BTW, how did you get the FC up to 7? Did you add some bleach?
 

ParadigmDawg

Member
Jul 20, 2009
23
For CYA, I followed directions on the kit where I mixed the reagent and then slowly added to the comparator tube until the black dot on bottom just disappeared.

I shocked with 1lb of refresh last night before I joined this site and asked questions.

Ok, IC-40 is off and pump is running. I will recheck chlorine as described.

Thanks for the help!
bk406 said:
Ok that doesn't look too bad. How did you get your CYA numbers?

Since you have the FAS-DPD kit, turn off you IC-40, but run the pump. After dark, measure the chlorine again. In the morning before the sun hits the pool, measure it again (leave the IC-40 off all night). If you have no organics, the FC should be within 1 ppm of what you measure tonite.
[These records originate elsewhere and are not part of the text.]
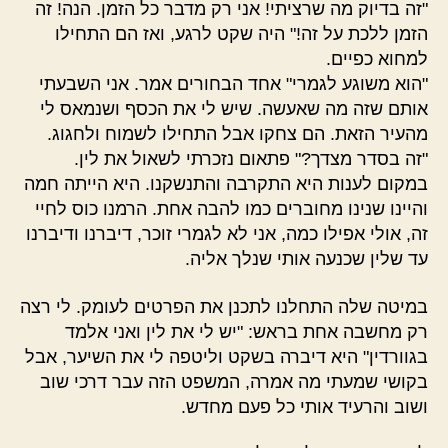
"זה בדיוק מה שרציתי! אני רק מדבר כל הזמן. הנה! זה
הזמן ללכת על זה!" היה שקט לרגע, ואז הם התחילו
למחוא כפיים.
"הוא משוגע לגמרי" אחד הבחורים אמר. אני השבעתי
אותם שזה מה שאעשה. שיש לי את הכסף ושנמאס לי
מהעיר הזאת. הם צחקו אבל התחילו לשמוח ולחגוג.
"זה בסדר מצדך?" פתאום נזכרתי לשאול את לין.
במקום לענות היא התקרבה והתנשקנו. היא הייתה חמה
והיינו שנינו מחוברים כמו להבה אחת. הרמנו כוס לחיי
זה, אולי אפילו כמה, אני לא לגמרי זוכר, דיברנו ודיברנו
עד שלין שכנעה אותי שנלך אליה.
במיטה שלה התחלנו לתכנן את הפרטים לעומק. לי רצה
רק מחשבה אחת בראש: "יש לי את לין ואני אלמד
בגוורדין" היא דיברה בשקט וליטפה לי את השיער, אבל
בקושי שמעתי מה אמרה, המשפט הזה עבר דרכי שוב
ושוב והרעיד אותי כל פעם מחדש.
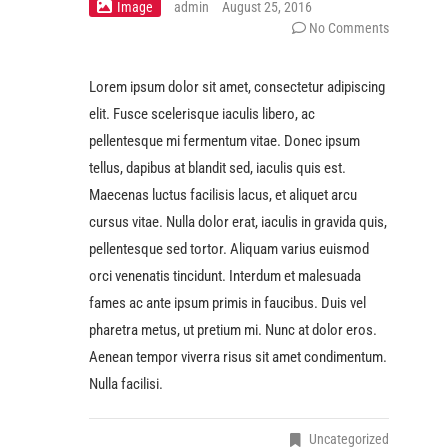
Image
admin
August 25, 2016
No Comments
Lorem ipsum dolor sit amet, consectetur adipiscing
elit. Fusce scelerisque iaculis libero, ac
pellentesque mi fermentum vitae. Donec ipsum
tellus, dapibus at blandit sed, iaculis quis est.
Maecenas luctus facilisis lacus, et aliquet arcu
cursus vitae. Nulla dolor erat, iaculis in gravida quis,
pellentesque sed tortor. Aliquam varius euismod
orci venenatis tincidunt. Interdum et malesuada
fames ac ante ipsum primis in faucibus. Duis vel
pharetra metus, ut pretium mi. Nunc at dolor eros.
Aenean tempor viverra risus sit amet condimentum.
Nulla facilisi.
Uncategorized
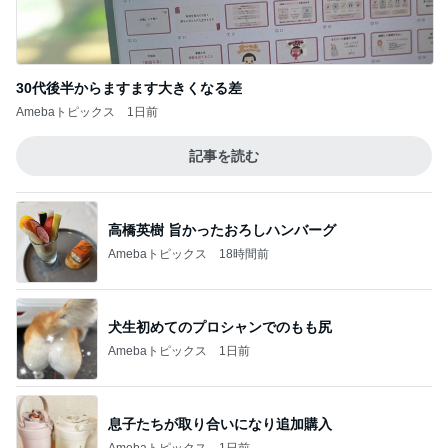
30代後半からますます大きくなる差
Amebaトピックス
1日前
記事を読む
高橋英樹 旨かったおろしハンバーグ
Amebaトピックス
18時間前
犬生初めてのプロシャンでのもも尻
Amebaトピックス
1日前
息子たちが取り合いになり追加購入
Amebaトピックス
1日前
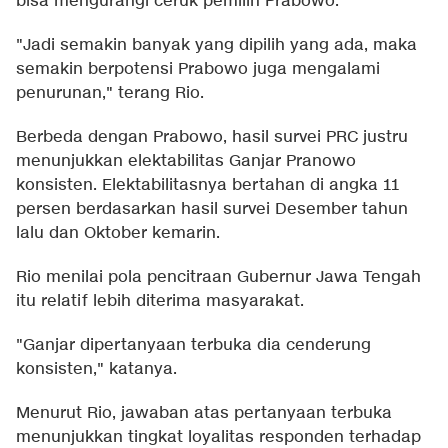
bisa mengurangi ceruk pemilih Prabowo.
"Jadi semakin banyak yang dipilih yang ada, maka
semakin berpotensi Prabowo juga mengalami
penurunan," terang Rio.
Berbeda dengan Prabowo, hasil survei PRC justru
menunjukkan elektabilitas Ganjar Pranowo
konsisten. Elektabilitasnya bertahan di angka 11
persen berdasarkan hasil survei Desember tahun
lalu dan Oktober kemarin.
Rio menilai pola pencitraan Gubernur Jawa Tengah
itu relatif lebih diterima masyarakat.
"Ganjar dipertanyaan terbuka dia cenderung
konsisten," katanya.
Menurut Rio, jawaban atas pertanyaan terbuka
menunjukkan tingkat loyalitas responden terhadap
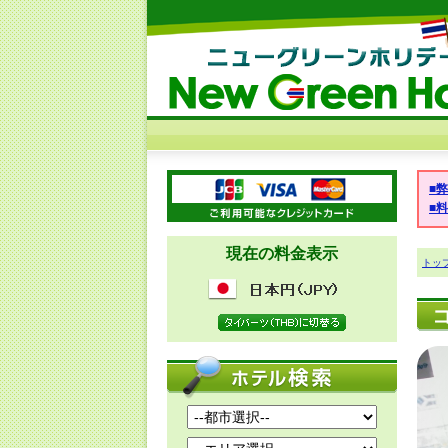
■
■
現在の料金表示
トッ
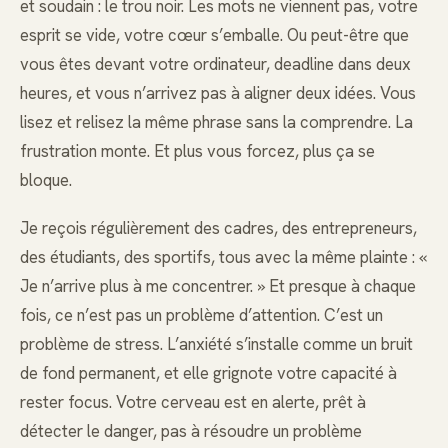
et soudain : le trou noir. Les mots ne viennent pas, votre
esprit se vide, votre cœur s’emballe. Ou peut-être que
vous êtes devant votre ordinateur, deadline dans deux
heures, et vous n’arrivez pas à aligner deux idées. Vous
lisez et relisez la même phrase sans la comprendre. La
frustration monte. Et plus vous forcez, plus ça se
bloque.
Je reçois régulièrement des cadres, des entrepreneurs,
des étudiants, des sportifs, tous avec la même plainte : «
Je n’arrive plus à me concentrer. » Et presque à chaque
fois, ce n’est pas un problème d’attention. C’est un
problème de stress. L’anxiété s’installe comme un bruit
de fond permanent, et elle grignote votre capacité à
rester focus. Votre cerveau est en alerte, prêt à
détecter le danger, pas à résoudre un problème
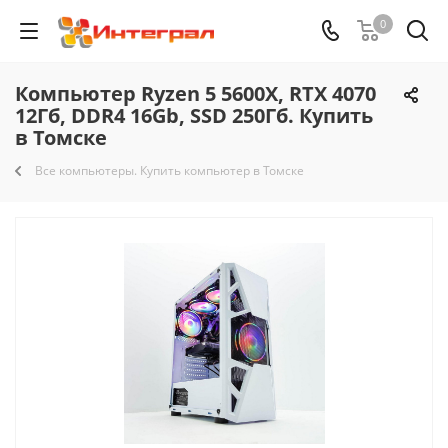
0
Компьютер Ryzen 5 5600X, RTX 4070
12Гб, DDR4 16Gb, SSD 250Гб. Купить
в Томске
Все компьютеры. Купить компьютер в Томске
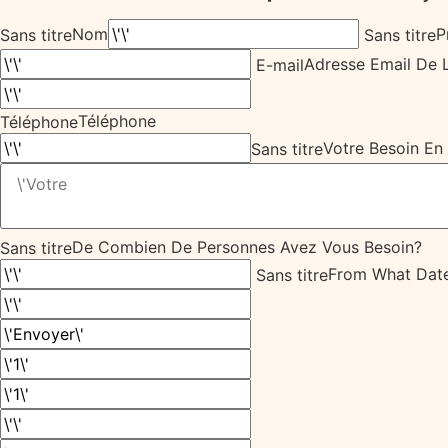
Nom
P
Sans titre
Sans titre
Adresse Email De 
E-mail
Téléphone
Téléphone
Votre Besoin En
Sans titre
De Combien De Personnes Avez Vous Besoin?
Sans titre
From What Date
Sans titre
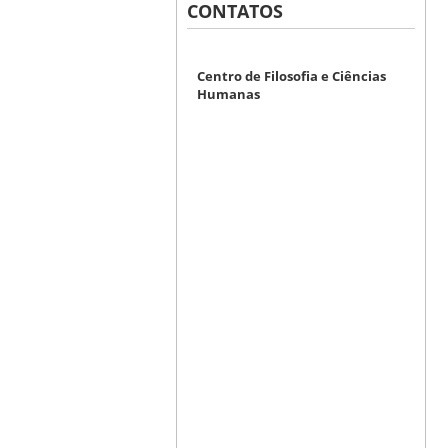
CONTATOS
Centro de Filosofia e Ciências
Humanas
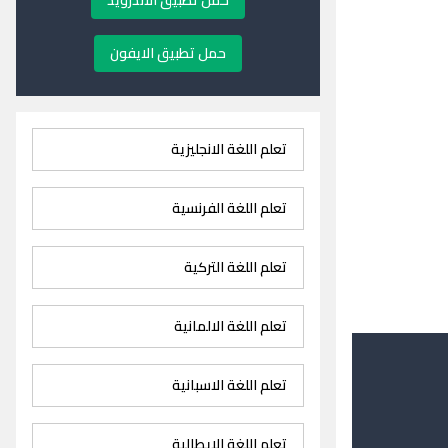
حمل تطبيق الاندرويد
حمل تطبيق الايفون
تعلم اللغة الانجليزية
تعلم اللغة الفرنسية
تعلم اللغة التركية
تعلم اللغة الالمانية
تعلم اللغة الاسبانية
تعلم اللغة الايطالية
BTW, how did you get the FC up to 7? Did you add some bleach?
 

ParadigmDawg

Member
Jul 20, 2009
23
Oh, one more question for now.

Since the PhosFree increased my filter pressure form 11 psi to 20, do I need to go ahead and backwash (DE) or will this stuff slowly dissolve and pressure will drop? I backwashed and added DE about 3 weeks ago.
 

JasonLion

TFP Expert
Platinum Supporter
LifeTime Supporter
May 7, 2007
37,880
Silver Spring, MD
Yes, backwash. You should backwash any time the pressure goes up by about 5 or 6 over where it started.

You should read the CYA test by multiples of 10, ie the labeled mark on the tube closest to your water level. So your CYA level is 40. The CYA test doesn't have enough precision to be able to determine the CYA level closer than that.
 

ParadigmDawg

Member
Jul 20, 2009
23
Thanks.

So backwash even though it was the PhosFree that caused the increase in pressure? It has actually started to come back down now and is at 15 psi; so that's a 5psi drop from the morning. That PhosFree must be some sticky, nasty junk.
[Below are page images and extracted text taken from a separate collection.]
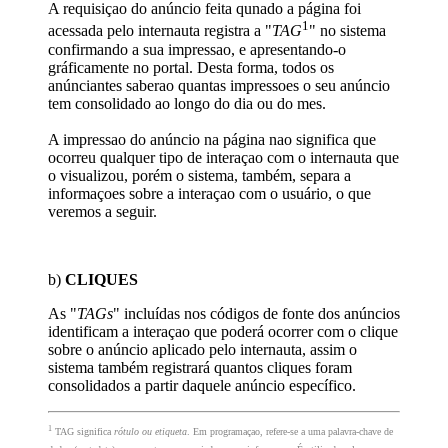
A requisiçao do anúncio feita qunado a página foi
1
acessada pelo internauta registra a "
TAG
" no sistema
confirmando a sua impressao, e apresentando-o
gráficamente no portal. Desta forma, todos os
anúnciantes saberao quantas impressoes o seu anúncio
tem consolidado ao longo do dia ou do mes.
A impressao do anúncio na página nao significa que
ocorreu qualquer tipo de interaçao com o internauta que
o visualizou, porém o sistema, também, separa a
informaçoes sobre a interaçao com o usuário, o que
veremos a seguir.
b)
CLIQUES
As "
TAGs
" incluídas nos códigos de fonte dos anúncios
identificam a interaçao que poderá ocorrer com o clique
sobre o anúncio aplicado pelo internauta, assim o
sistema também registrará quantos cliques foram
consolidados a partir daquele anúncio específico.
1
TAG significa
rótulo ou etiqueta
. Em programaçao, refere-se a uma palavra-chave de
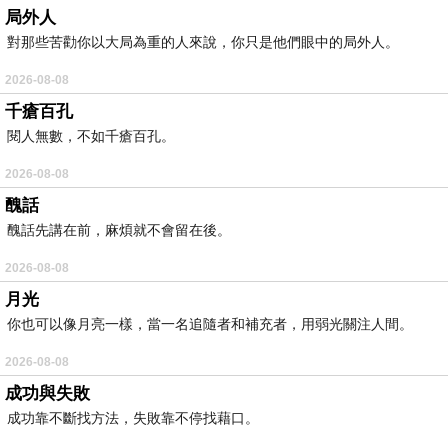
局外人
對那些苦勸你以大局為重的人來說，你只是他們眼中的局外人。
2026-08-08
千瘡百孔
閱人無數，不如千瘡百孔。
2026-08-08
醜話
醜話先講在前，麻煩就不會留在後。
2026-08-08
月光
你也可以像月亮一樣，當一名追隨者和補充者，用弱光關注人間。
2026-08-08
成功與失敗
成功靠不斷找方法，失敗靠不停找藉口。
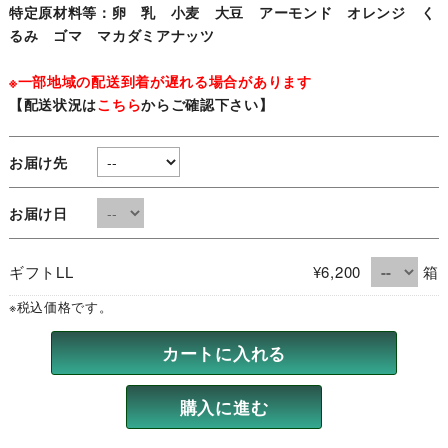
特定原材料等：卵 乳 小麦 大豆 アーモンド オレンジ く
るみ ゴマ マカダミアナッツ
※一部地域の配送到着が遅れる場合があります
【配送状況は
こちら
からご確認下さい】
お届け先
お届け日
ギフトLL
¥6,200
箱
※税込価格です。
カートに入れる
購入に進む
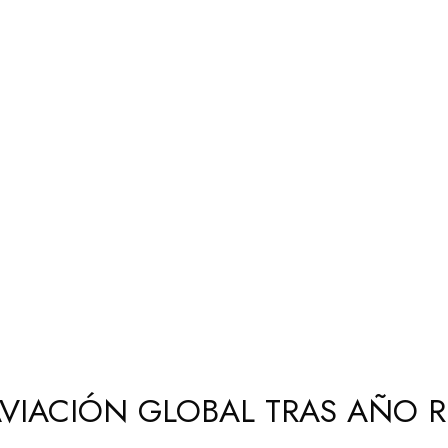
 AVIACIÓN GLOBAL TRAS AÑO 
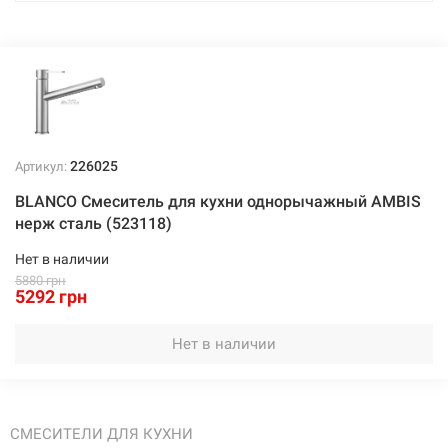
226025
Артикул:
BLANCO Смеситель для кухни однорычажный AMBIS
нерж сталь (523118)
Нет в наличии
5880 грн
5292 грн
Нет в наличии
СМЕСИТЕЛИ ДЛЯ КУХНИ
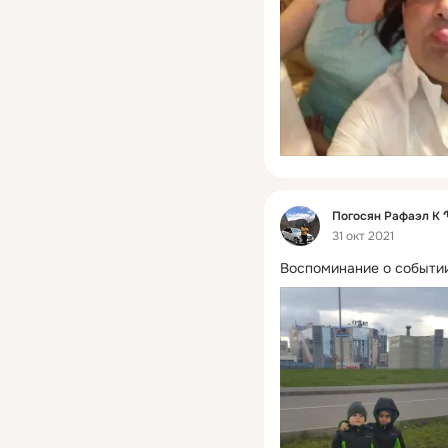
Фид
Погосян Рафаэл 
31 окт 2021
Воспоминание о событии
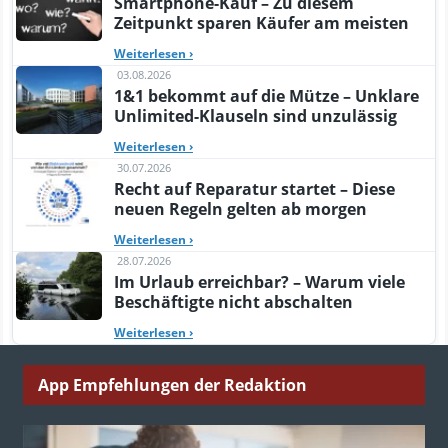
Smartphone-Kauf – Zu diesem
Zeitpunkt sparen Käufer am meisten
Weiterlesen
›
03.08.2026
1&1 bekommt auf die Mütze – Unklare
Unlimited-Klauseln sind unzulässig
Weiterlesen
›
30.07.2026
Recht auf Reparatur startet – Diese
neuen Regeln gelten ab morgen
Weiterlesen
›
28.07.2026
Im Urlaub erreichbar? – Warum viele
Beschäftigte nicht abschalten
Weiterlesen
›
App Empfehlungen der Redaktion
Should I add some stabilizer? What's the best to use?
JasonLion said:
Yes, backwash. You should backwash any time the pressure goes up by about 5 or 6 over where it started.

You should read the CYA test by multiples of 10, ie the labeled mark on the tube closest to your water level. So your CYA level is 40. The CYA test doesn't have enough precision to be able to determine the CYA level closer than that.